Exercise brief.
All entries below need to be written out exactly, but without their pictures.

===== Dataset content =====

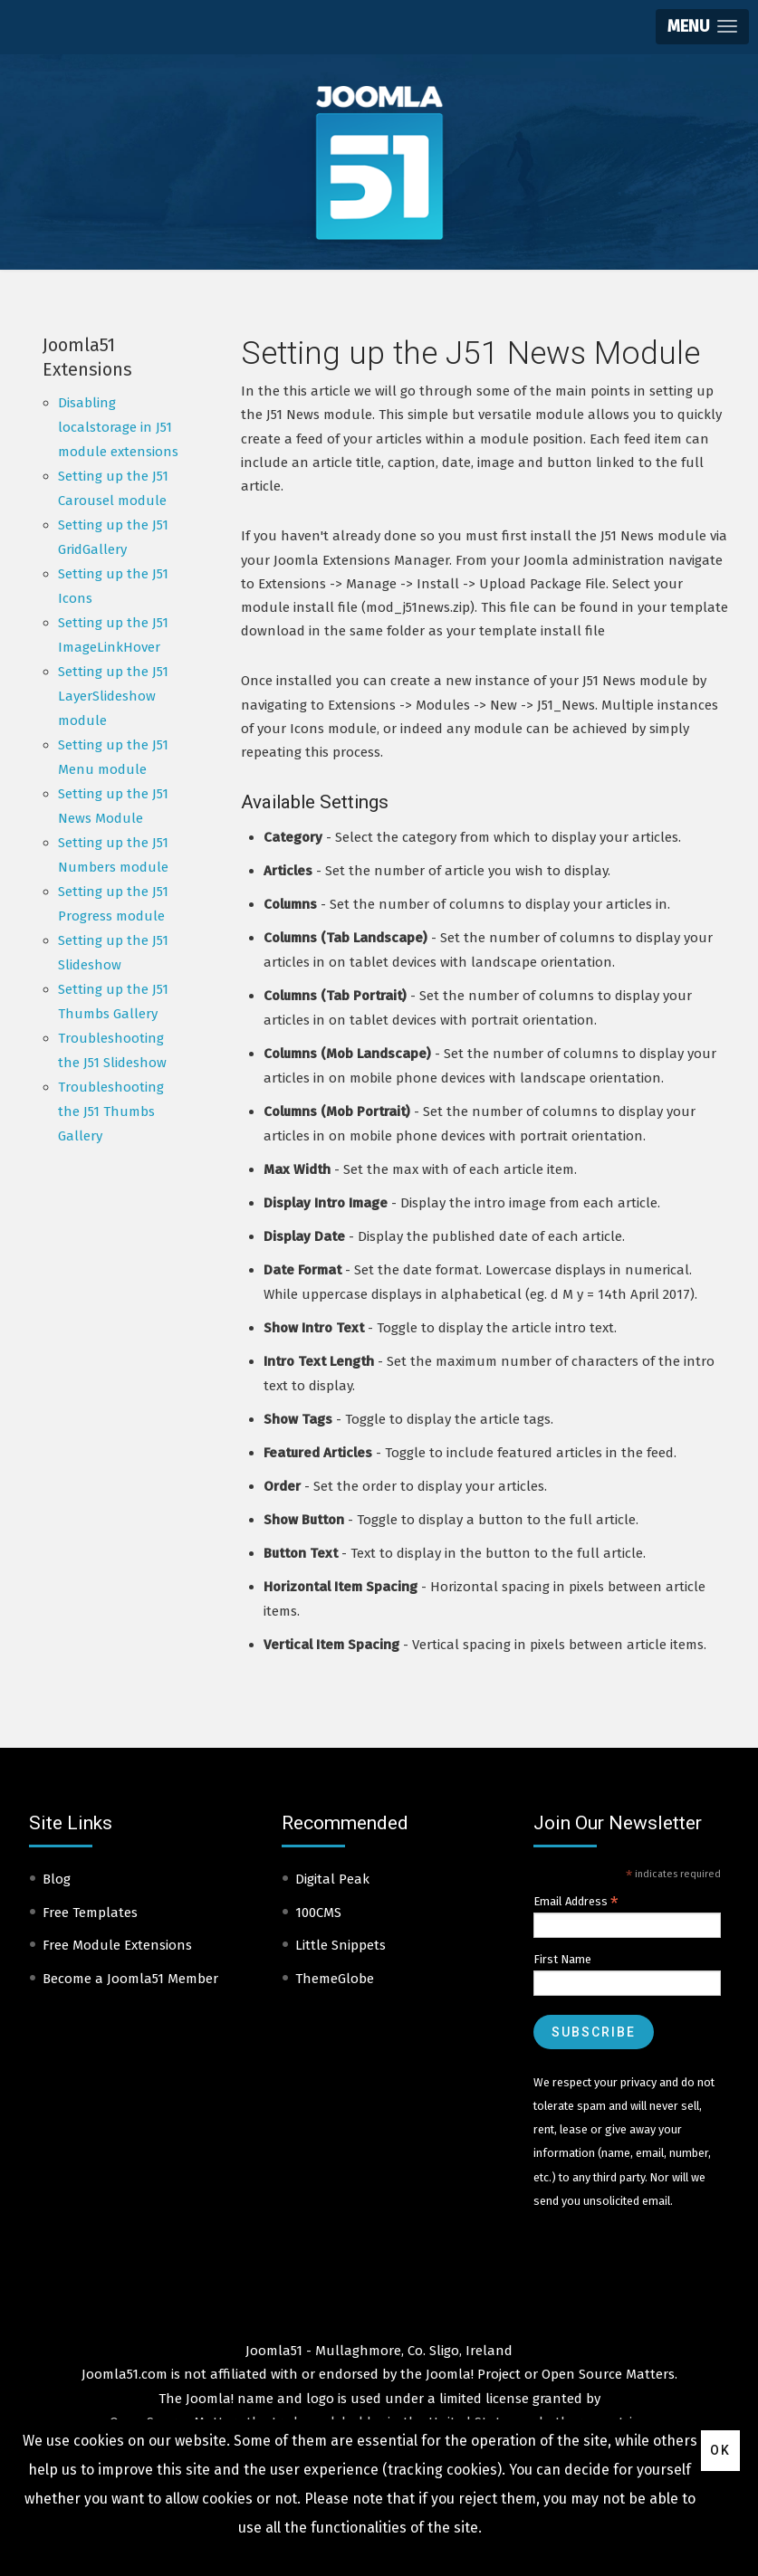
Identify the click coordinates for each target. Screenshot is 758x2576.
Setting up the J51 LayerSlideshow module (113, 696)
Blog (57, 1879)
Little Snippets (340, 1945)
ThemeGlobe (334, 1978)
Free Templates (90, 1912)
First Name (562, 1959)
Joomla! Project (471, 2374)
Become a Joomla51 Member (130, 1978)
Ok (720, 2450)
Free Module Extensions (117, 1945)
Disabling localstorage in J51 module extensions (118, 427)
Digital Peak (332, 1879)
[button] (702, 26)
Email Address (576, 1902)
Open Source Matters (608, 2374)
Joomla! (210, 2398)
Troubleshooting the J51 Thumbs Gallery (111, 1111)
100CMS (318, 1912)
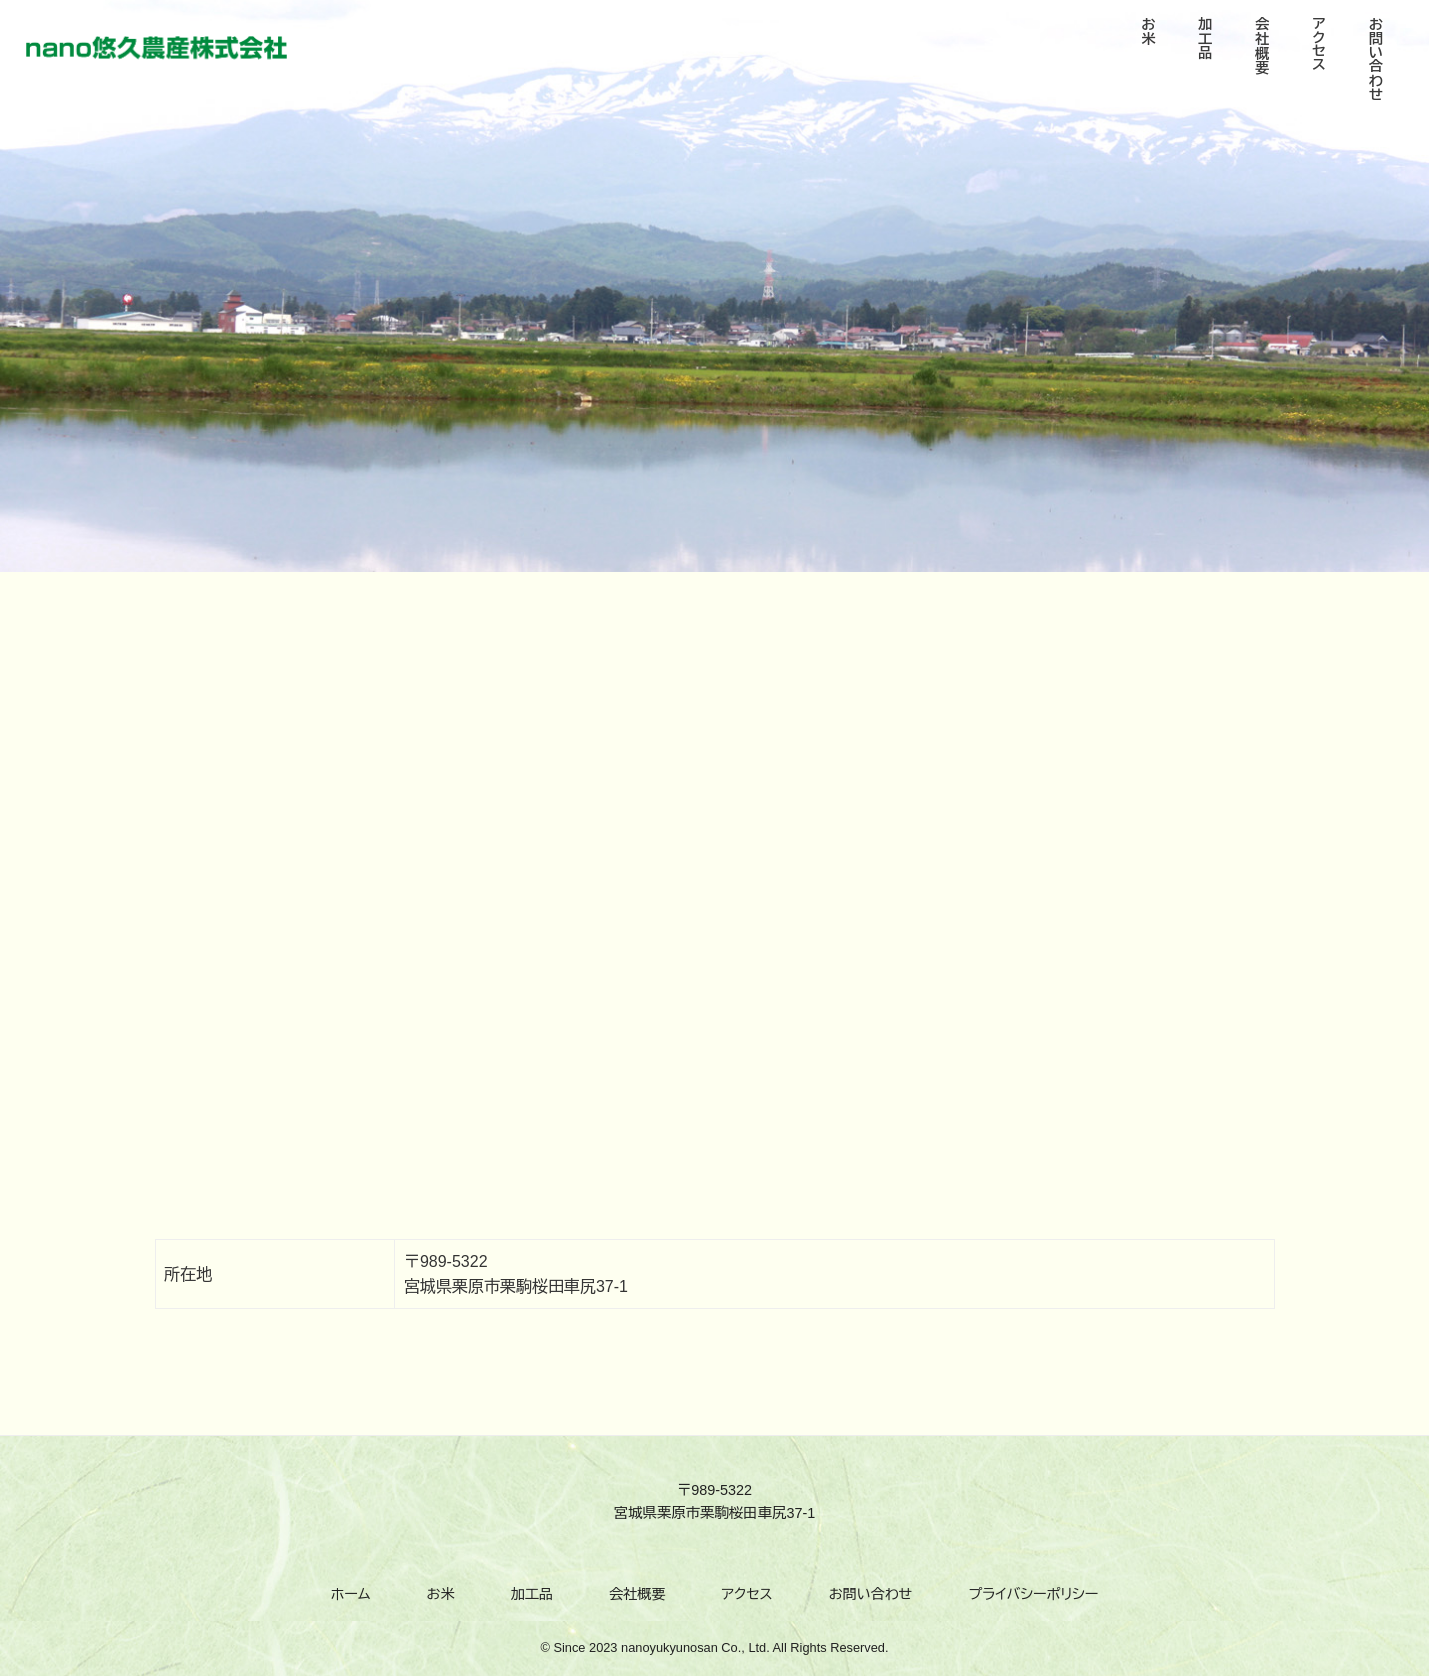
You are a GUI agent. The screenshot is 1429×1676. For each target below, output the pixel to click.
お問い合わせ (871, 1594)
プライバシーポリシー (1033, 1594)
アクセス (747, 1594)
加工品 (532, 1594)
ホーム (351, 1594)
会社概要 (637, 1594)
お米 (441, 1594)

=====

Result of the task.
Identify the click coordinates for each target. Screenshot is 758x2576.
Setting up the J51 LayerSlideshow module (113, 696)
Blog (57, 1879)
Little Snippets (340, 1945)
ThemeGlobe (334, 1978)
Free Templates (90, 1912)
First Name (562, 1959)
Joomla! Project (471, 2374)
Become a Joomla51 Member (130, 1978)
Ok (720, 2450)
Free Module Extensions (117, 1945)
Disabling localstorage in J51 module extensions (118, 427)
Digital Peak (332, 1879)
[button] (702, 26)
Email Address (576, 1902)
Open Source Matters (608, 2374)
Joomla! (210, 2398)
Troubleshooting the J51 Thumbs Gallery (111, 1111)
100CMS (318, 1912)
You are a GUI agent. The screenshot is 1429×1676. For each target below, output the pixel to click.
お問い合わせ (871, 1594)
プライバシーポリシー (1033, 1594)
アクセス (747, 1594)
加工品 (532, 1594)
ホーム (351, 1594)
会社概要 (637, 1594)
お米 (441, 1594)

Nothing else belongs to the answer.